Look through the entries. Copy each line that has the word "Sens".

....

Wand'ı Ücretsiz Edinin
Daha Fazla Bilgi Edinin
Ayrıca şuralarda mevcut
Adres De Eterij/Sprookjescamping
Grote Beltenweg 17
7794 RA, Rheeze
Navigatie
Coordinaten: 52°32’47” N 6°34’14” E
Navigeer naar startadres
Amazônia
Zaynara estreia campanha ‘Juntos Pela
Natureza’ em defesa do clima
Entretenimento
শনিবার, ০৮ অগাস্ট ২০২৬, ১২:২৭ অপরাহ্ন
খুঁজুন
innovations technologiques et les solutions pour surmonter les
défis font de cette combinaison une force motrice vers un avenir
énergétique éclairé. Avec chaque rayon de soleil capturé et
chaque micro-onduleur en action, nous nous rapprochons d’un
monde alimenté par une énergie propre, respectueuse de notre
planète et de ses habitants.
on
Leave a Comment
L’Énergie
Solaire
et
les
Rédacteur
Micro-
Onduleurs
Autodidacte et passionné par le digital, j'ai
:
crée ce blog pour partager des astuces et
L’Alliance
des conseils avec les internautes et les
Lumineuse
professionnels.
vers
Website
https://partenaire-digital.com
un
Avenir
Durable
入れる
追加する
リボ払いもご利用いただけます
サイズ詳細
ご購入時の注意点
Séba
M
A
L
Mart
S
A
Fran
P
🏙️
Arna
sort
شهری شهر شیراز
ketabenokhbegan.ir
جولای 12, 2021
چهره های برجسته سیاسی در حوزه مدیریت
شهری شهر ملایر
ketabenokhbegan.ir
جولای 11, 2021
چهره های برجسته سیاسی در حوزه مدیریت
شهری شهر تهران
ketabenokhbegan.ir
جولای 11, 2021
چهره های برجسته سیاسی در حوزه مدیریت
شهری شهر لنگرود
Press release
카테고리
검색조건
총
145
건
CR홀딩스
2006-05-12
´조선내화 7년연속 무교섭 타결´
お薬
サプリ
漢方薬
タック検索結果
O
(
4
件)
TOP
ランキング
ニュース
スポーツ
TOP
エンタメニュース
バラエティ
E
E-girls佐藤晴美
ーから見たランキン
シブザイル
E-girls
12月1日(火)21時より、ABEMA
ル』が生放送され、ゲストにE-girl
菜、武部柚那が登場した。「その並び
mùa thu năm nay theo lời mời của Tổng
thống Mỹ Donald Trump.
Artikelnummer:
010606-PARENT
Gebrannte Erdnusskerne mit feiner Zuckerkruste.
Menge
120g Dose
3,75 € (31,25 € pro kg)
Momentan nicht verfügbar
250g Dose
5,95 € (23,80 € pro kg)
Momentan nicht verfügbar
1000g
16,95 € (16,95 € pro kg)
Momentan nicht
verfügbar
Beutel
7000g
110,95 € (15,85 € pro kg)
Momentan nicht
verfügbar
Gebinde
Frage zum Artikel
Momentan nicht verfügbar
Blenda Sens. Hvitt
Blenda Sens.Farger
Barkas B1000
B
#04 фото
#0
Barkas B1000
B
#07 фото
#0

....

[RESULT]
Blenda Sens. Hvitt
Blenda Sens.Farger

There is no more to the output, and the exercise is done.